Ne var ki, bu zenginlik çok uzun sürmemiştir. Kısa bir süre
içinde İttihat ve Terakki kadrosunun özgürlük söylemleri, 1913 Bab-ı Ali
baskınıyla iktidar ihtiraslarına dönüşmüştür. Maalesef bu anlayış, İttihatçılar
üzerinden Cumhuriyet Türkiye’sine de intikal etmiştir. Çaha’nın da (2000: 206)
ifade ettiği gibi “Osmanlı son dönem zenginliği, yerini tek parti, tek lider,
tek ideoloji, tek devlet ve tek millet anlayışına bırakmıştır. Teklik anlayışına
dayalı ezici politikalara sahne olan 1923-1950 dönemi gerçekte demokrasiye bir
zemin oluşturmamış, bir yol açmamış, tersine demokrasiye giden yolu kesintiye
uğratmış ve demokrasi için gerekli olan toplumsal zenginliğe son vermiştir.”
(Ayrıca bakınız: Çaha, 2008: 37-45).
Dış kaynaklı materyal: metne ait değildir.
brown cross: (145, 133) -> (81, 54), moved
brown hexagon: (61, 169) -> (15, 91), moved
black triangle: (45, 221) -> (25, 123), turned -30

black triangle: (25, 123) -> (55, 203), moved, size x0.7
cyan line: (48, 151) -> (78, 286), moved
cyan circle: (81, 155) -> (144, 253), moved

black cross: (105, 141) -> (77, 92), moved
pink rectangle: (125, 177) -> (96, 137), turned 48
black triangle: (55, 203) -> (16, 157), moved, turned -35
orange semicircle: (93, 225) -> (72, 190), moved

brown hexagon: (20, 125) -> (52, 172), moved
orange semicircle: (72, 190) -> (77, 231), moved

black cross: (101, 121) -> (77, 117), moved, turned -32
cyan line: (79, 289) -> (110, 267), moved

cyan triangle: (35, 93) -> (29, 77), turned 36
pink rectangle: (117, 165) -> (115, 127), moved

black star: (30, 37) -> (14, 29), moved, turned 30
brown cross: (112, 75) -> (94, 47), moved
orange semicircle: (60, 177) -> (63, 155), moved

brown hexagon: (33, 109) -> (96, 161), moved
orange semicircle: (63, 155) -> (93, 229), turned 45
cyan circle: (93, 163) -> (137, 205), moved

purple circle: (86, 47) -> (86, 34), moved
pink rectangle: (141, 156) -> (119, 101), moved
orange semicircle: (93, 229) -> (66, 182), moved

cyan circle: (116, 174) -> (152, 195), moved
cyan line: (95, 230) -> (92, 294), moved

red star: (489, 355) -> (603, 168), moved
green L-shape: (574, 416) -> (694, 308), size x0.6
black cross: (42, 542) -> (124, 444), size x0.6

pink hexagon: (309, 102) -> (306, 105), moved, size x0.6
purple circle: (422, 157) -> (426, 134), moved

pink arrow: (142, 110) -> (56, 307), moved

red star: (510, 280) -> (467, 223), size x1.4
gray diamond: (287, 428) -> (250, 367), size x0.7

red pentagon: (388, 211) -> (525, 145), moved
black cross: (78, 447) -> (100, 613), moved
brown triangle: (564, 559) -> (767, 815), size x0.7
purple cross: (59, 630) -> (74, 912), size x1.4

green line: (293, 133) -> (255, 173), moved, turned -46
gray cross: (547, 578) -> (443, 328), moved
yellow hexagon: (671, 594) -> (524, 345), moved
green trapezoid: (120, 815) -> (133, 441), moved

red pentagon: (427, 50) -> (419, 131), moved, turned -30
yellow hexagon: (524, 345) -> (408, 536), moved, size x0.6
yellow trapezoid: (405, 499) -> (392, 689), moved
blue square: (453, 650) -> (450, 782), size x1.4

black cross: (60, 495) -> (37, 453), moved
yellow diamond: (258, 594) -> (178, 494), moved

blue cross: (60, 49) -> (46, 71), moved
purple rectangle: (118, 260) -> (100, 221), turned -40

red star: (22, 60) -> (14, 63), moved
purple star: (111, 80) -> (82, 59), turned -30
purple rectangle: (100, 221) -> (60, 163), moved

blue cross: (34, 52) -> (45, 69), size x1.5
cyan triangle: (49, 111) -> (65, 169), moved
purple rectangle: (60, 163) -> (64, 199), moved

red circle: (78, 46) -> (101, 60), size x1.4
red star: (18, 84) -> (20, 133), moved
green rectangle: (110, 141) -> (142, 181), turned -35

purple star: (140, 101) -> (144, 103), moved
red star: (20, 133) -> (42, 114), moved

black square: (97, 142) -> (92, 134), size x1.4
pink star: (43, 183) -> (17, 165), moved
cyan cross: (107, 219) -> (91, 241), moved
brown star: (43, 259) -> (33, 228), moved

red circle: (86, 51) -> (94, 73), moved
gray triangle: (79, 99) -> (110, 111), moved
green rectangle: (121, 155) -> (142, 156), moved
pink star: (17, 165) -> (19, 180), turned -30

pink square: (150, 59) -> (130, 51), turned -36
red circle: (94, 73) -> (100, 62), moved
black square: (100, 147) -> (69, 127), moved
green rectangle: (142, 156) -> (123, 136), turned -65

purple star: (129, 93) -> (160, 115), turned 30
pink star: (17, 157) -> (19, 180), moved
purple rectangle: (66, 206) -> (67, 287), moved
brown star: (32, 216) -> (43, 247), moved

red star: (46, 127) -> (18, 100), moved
Aslında bu, ulus devlet olmanın doğal bir
sonucuydu. Osmanlı gibi dinsel ve kültürel çeşitlilik ve zenginliğe sahip bir
imparatorluktan yukarıdan modernleştirici ve tek tipleştirici bir ulus devlete
geçişte, demokrasiye uygun ve demokratik değerleri ortaya çıkarıcı gelişmelerin
meydana gelmesi pek mümkün değildi. Hele hele adalet, özgürlük ve insan
haklarına riayeti beklemek çok daha ihtimal dışıydı. Çünkü halkı, istemediği
hâlde bir zihniyet programına (Batılılaşma) göre zorla modernleştirmek, ne
demokrasinin yeşermesine izin verebilirdi, ne de hak ve özgürlüklerin
korunmasını güvence altına alabilirdi.

1950’den sonraki dönemde de Türkiye’de demokrasi, doğrusal bir
çizgi takip etmemiş, askerî müdahalelerle sürekli kesintiye uğramıştır. Bu kez
de ulus devletin güçlü ordusu, ulus devletin yapay ideolojisi adına sivil alana
müdahale etmeye başlamıştır. Bu müdahaleler biçim değiştirmiş olsa da, 28 Şubat
1997 ve 27 Nisan 2007 dönemlerinde bariz bir biçimde kendisini bir kez daha
topluma ve dolayısıyla sivil alana dayatmıştır. Kısacası, Türkiye gibi güçlü
ordulara sahip ulus devletlerde demokrasinin gelişmesi çok zor ve sancılıdır.
Ahmed’in (2008: 331) belirttiği gibi, İslâm ülkelerinde demokrasinin gelişimini
engelleyen en önemli faktörlerden birisi de ordudur. Dolayısıyla, kusursuz
işleyen bir demokrasinin Türkiye gibi bir topluma egemen olması çok zor
gözükmektedir. Bu yüzden, hak üzerinden işleyen adaleti ve adalet temeline
dayanan özgürlüğü, siyasî alandaki demokrasi taleplerinin önüne almak daha doğru
ve isabetli olur.

Adalet: En Genel ve En Özel Prensip

Fransız Devrimi’nin temelinde üç prensip vardı: özgürlük,
eşitlik ve kardeşlik. Devrimden sonra özgürlük, burjuva sınıfının ideolojisi
oldu- zaten Fransız Devrimi bir burjuva devrimiydi. Eşitlik proleteryanın (işçi
sınıfı) temel ideolojisi hâline geldi. Kardeşlik ise, ne bu kavrama yabancı olan
Batılı zihinde kendisine bir yer buldu, ne de düşünürlerin ilgisini çekti; puslu
bir ortamda insanoğlunun kendisine yönelik en büyük katliamlardan biri olan
unutmaya terk edildi. Ancak, asıl olması gereken prensip (adalet) ise, Devrimin
temelinde ve ruhunda kendisine bir yer bulamamıştı. Ya unutulmuştu ya da
bilinçli bir şekilde dışarıda bırakılmıştı. Adalet olmadığı için, Devrim şiddet
ve savaş gibi yıkıcı sonuçlar doğurmuştu. Çünkü adaletin olmadığı ve işlemediği
yerde, diğer bütün prensipleri asıl amaçlarından uzaklaştırmak ve bir baskı
aracı hâline getirmek her zaman mümkündür.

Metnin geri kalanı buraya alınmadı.